- The poster for PFL Europe 1
- Promotion: Professional Fighters League
- Date: March 25, 2023
- Venue: Vertu Motors Arena
- City: Newcastle, England

Event chronology
| PFL 10 | PFL Europe 1 | PFL 1 |

= PFL Europe 1 (2023) =

Professional Fighters League MMA event in 2023

The PFL Europe 1 mixed martial arts event for the 2023 season of the Professional Fighters League Europe was held on March 25, 2023, at the Vertu Motors Arena in Newcastle, England. This was the inaugural event of the PFL Europe league, holding bouts in the Light Heavyweight and Women's Flyweight

== Background ==
Starting in 2023 PFL Europe will feature young European MMA fighters, broadcast during prime local hours with all events staged in Europe. The format will follow the same as the regular PFL Season, with the winner receiving a $100,000 prize and a chance to earn a spot in the 2024 PFL regular season.

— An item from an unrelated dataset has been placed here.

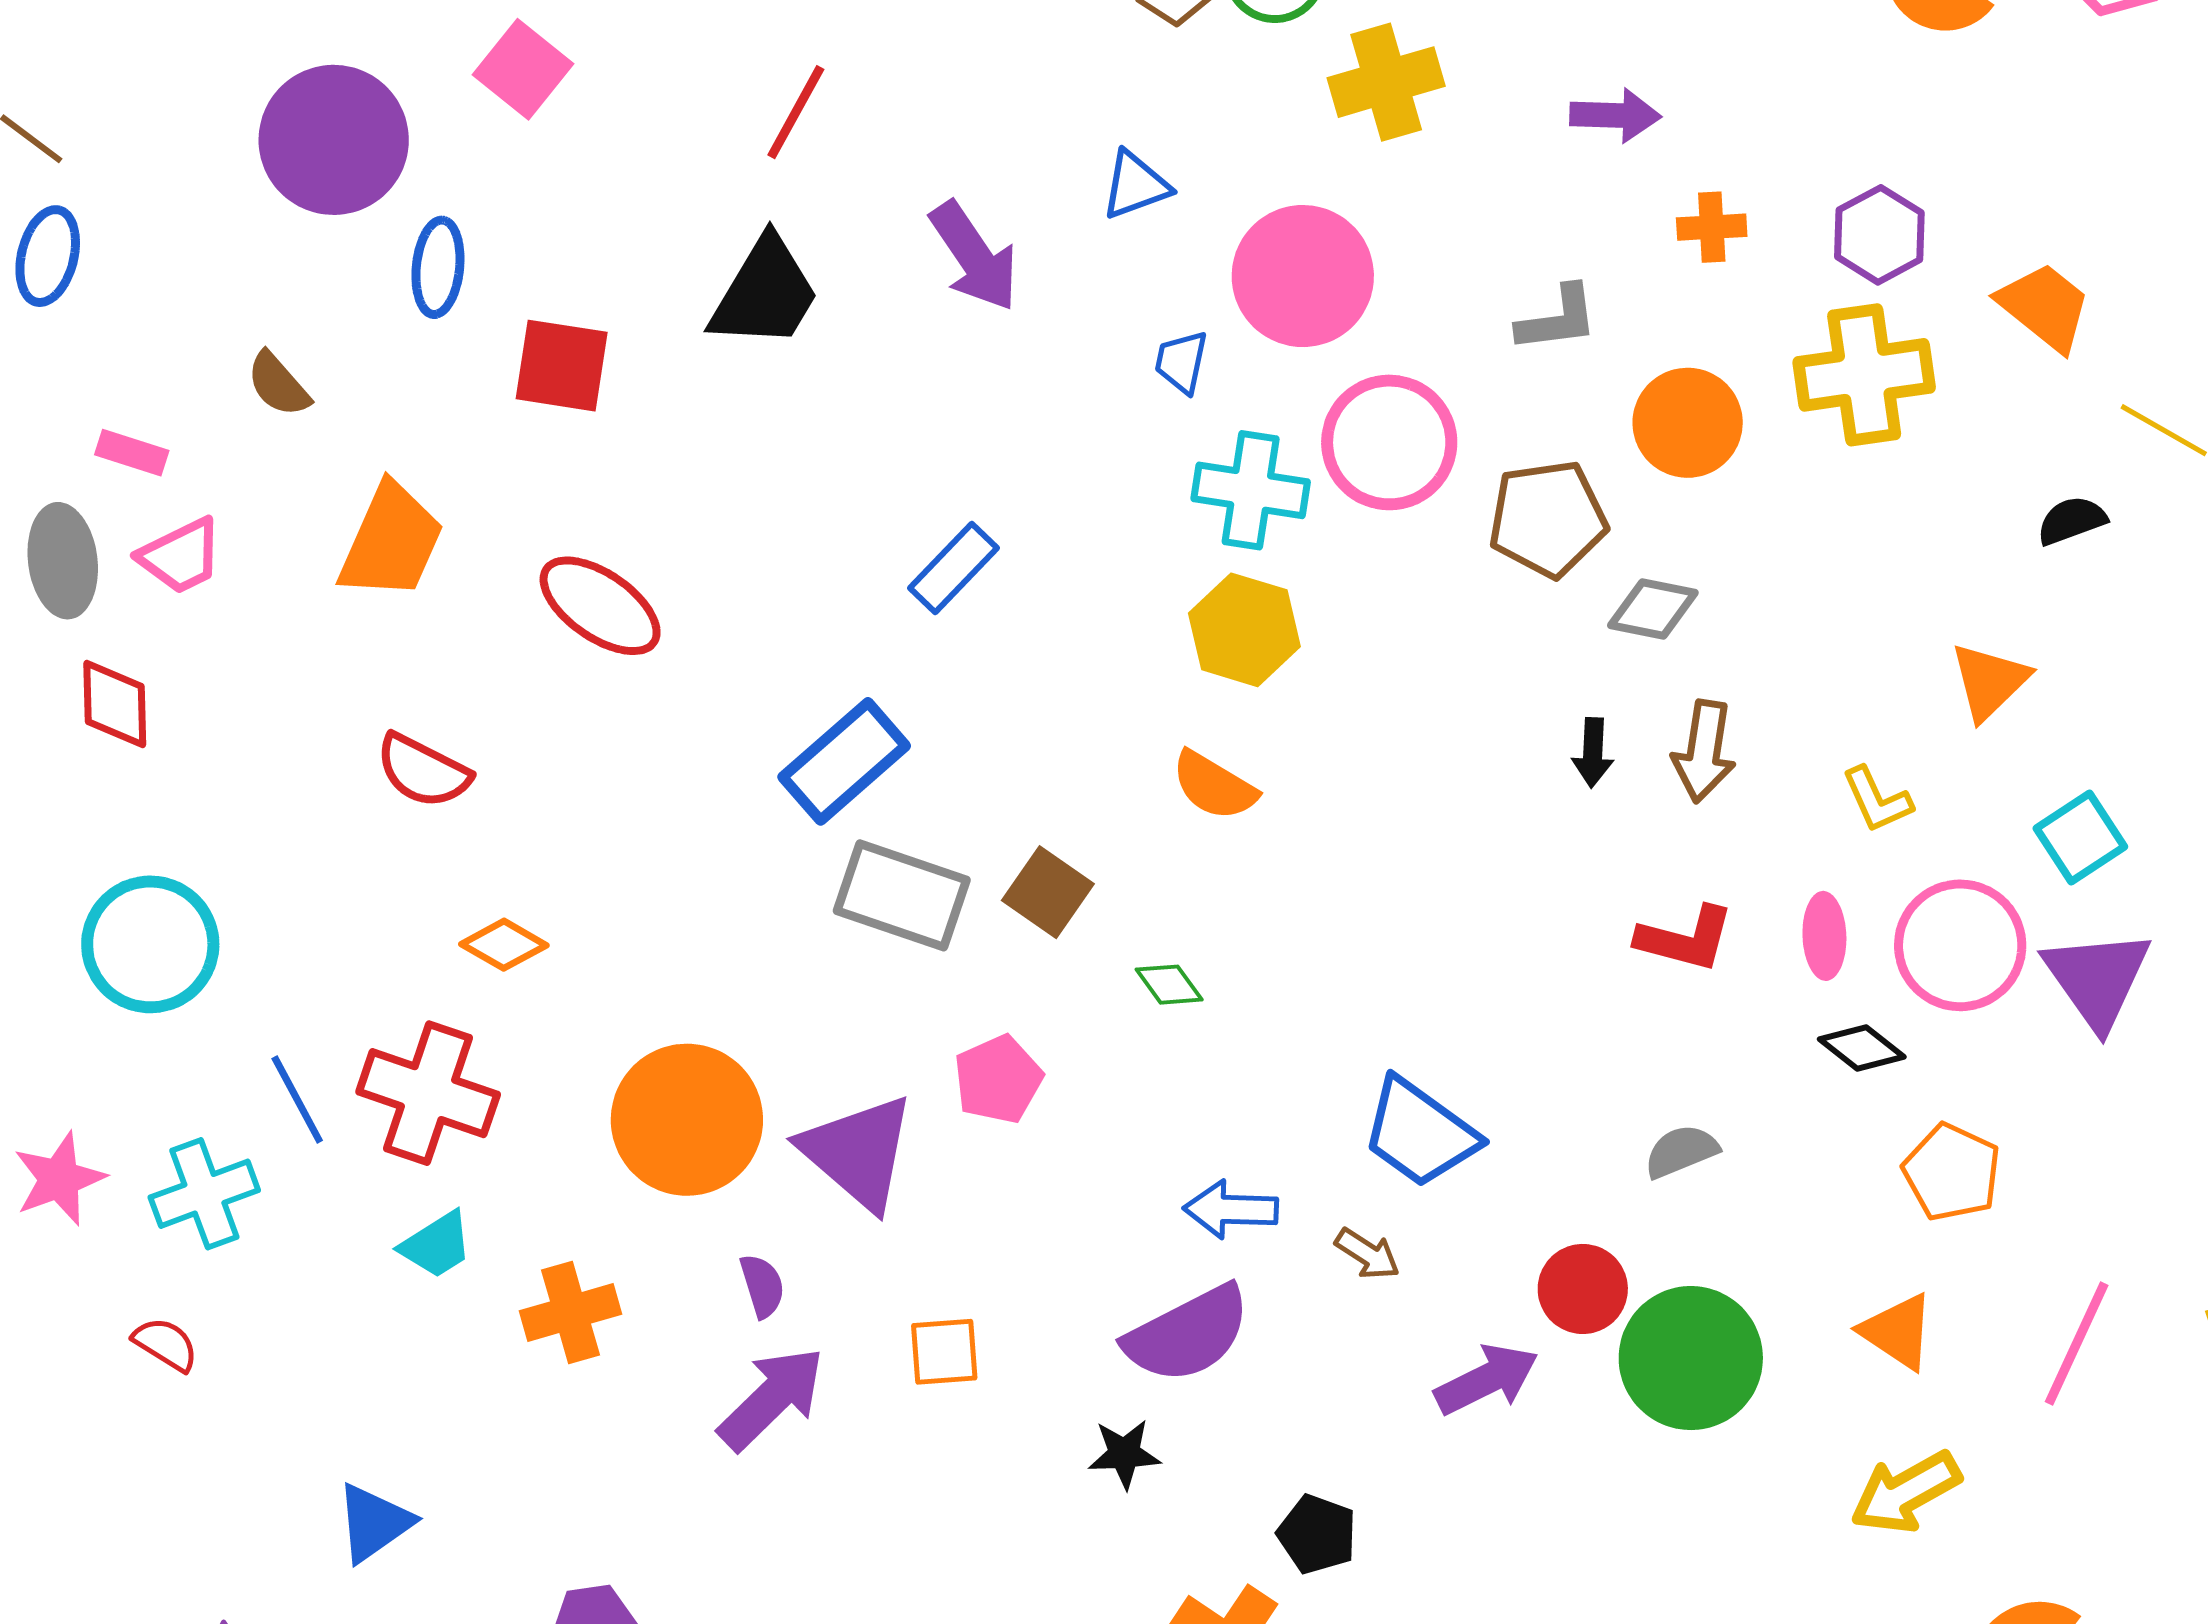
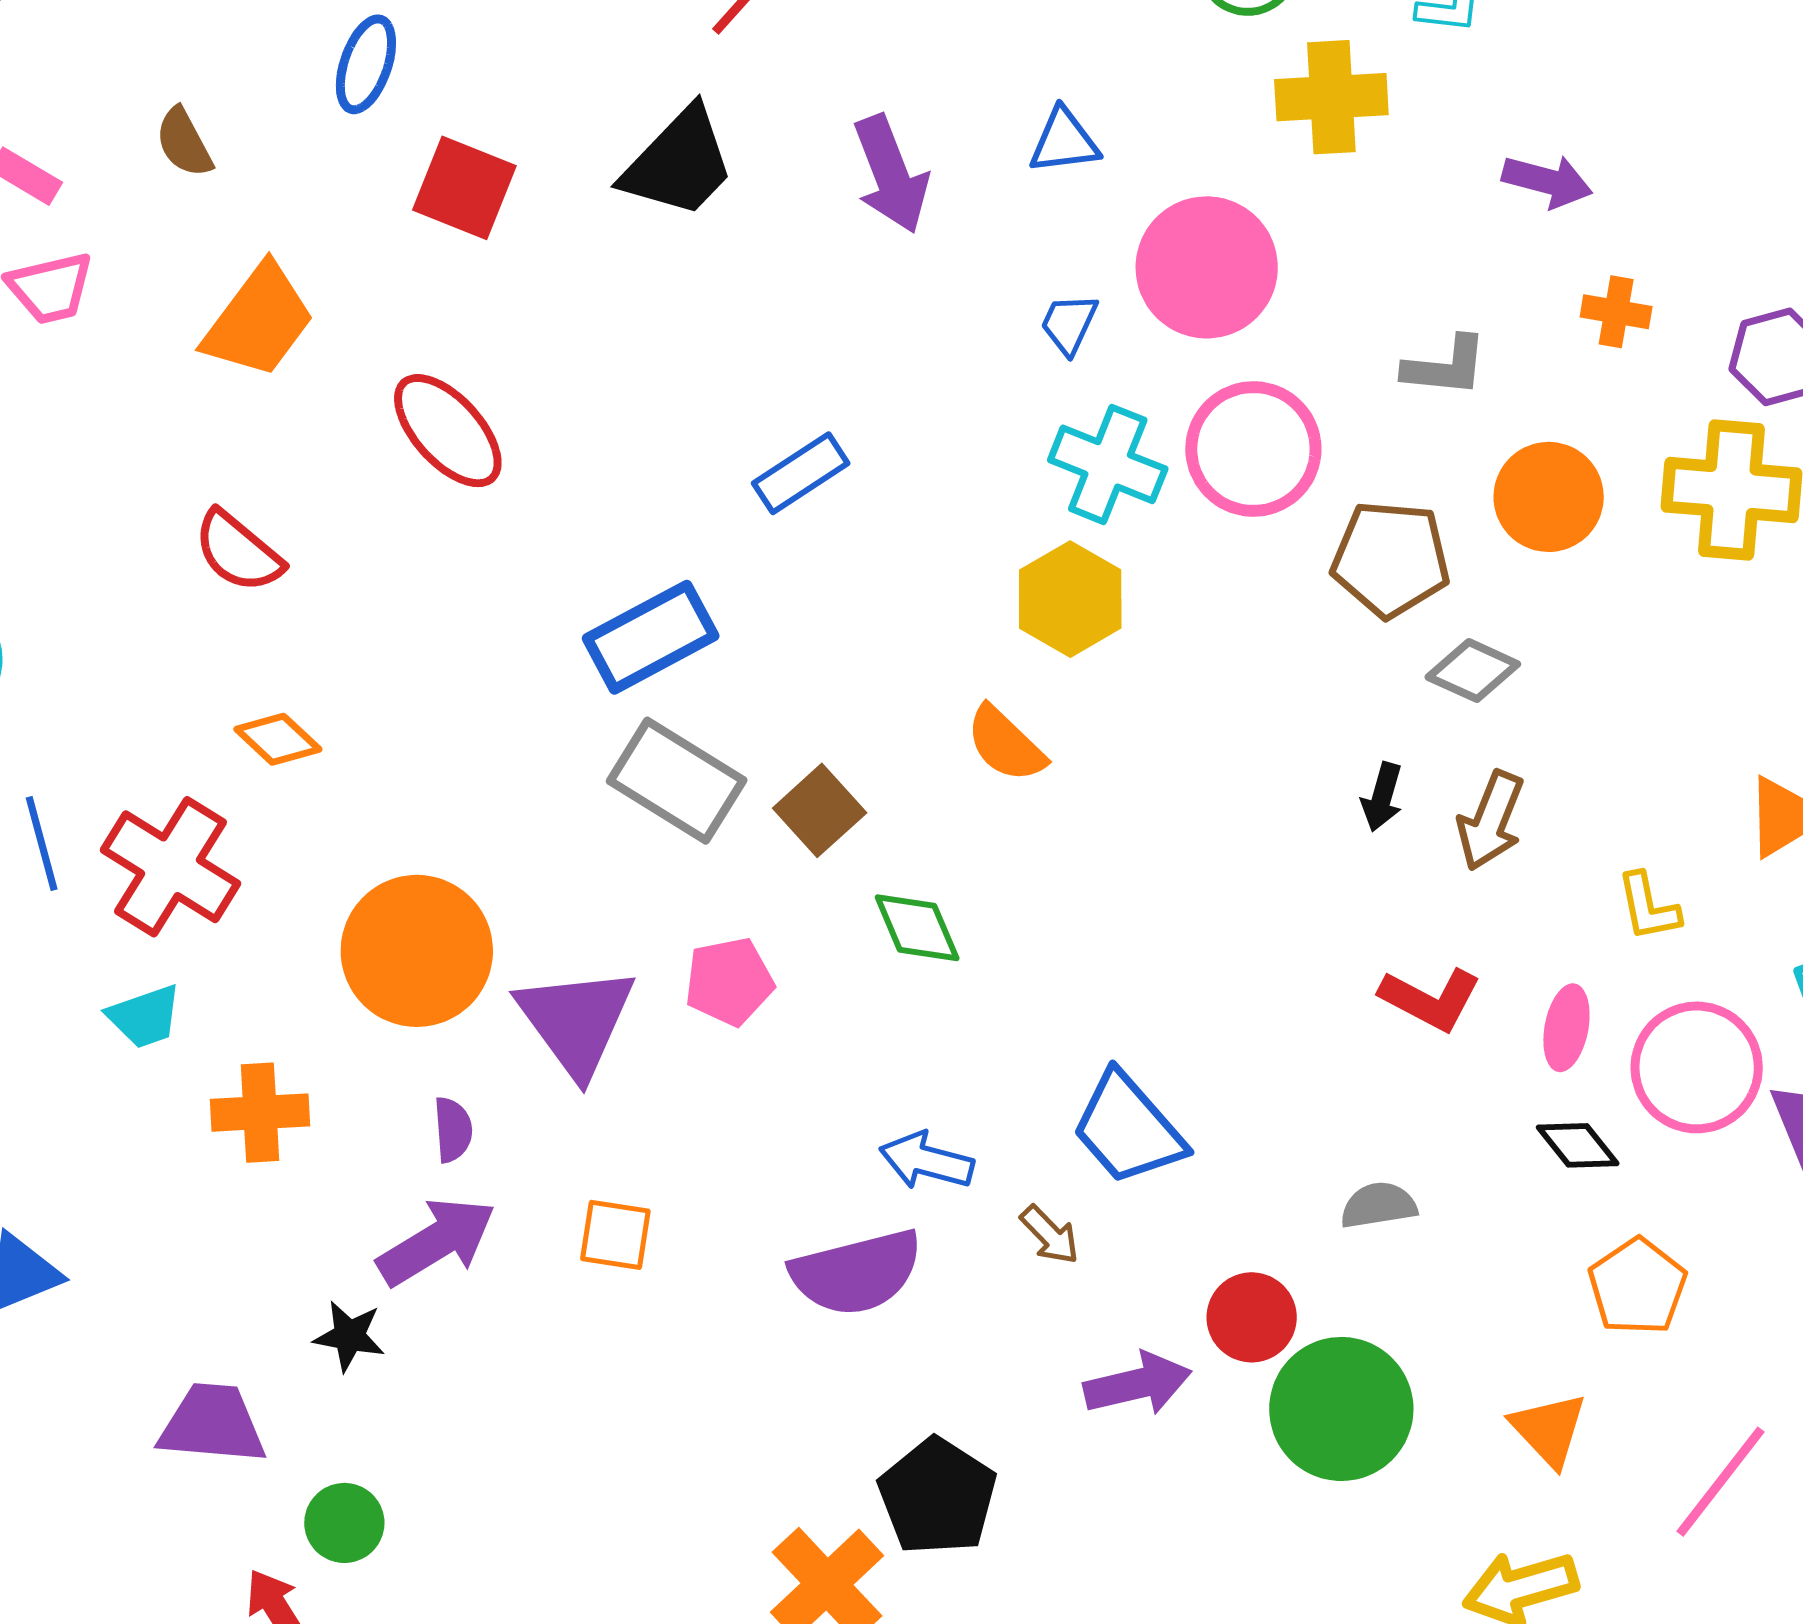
green diamond: (1169, 985) -> (917, 928), size x1.4
black star: (1124, 1454) -> (349, 1336), moved
black pentagon: (1317, 1534) -> (938, 1497), size x1.5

At weigh-ins, Mafalda Carmona, who was supposed to fight Griet Eeckhout in the flyweight category, weighed in at 131.2 pounds, which was 5.2 pounds over the limit. Consequently, the fight was called off. Lewis Monarch weighed in at 157 pounds for his lightweight showcase bout against Ownsworth, exceeding the 156-pound limit by one pound. However, the bout went ahead with Monarch being penalized a certain percentage of his earnings.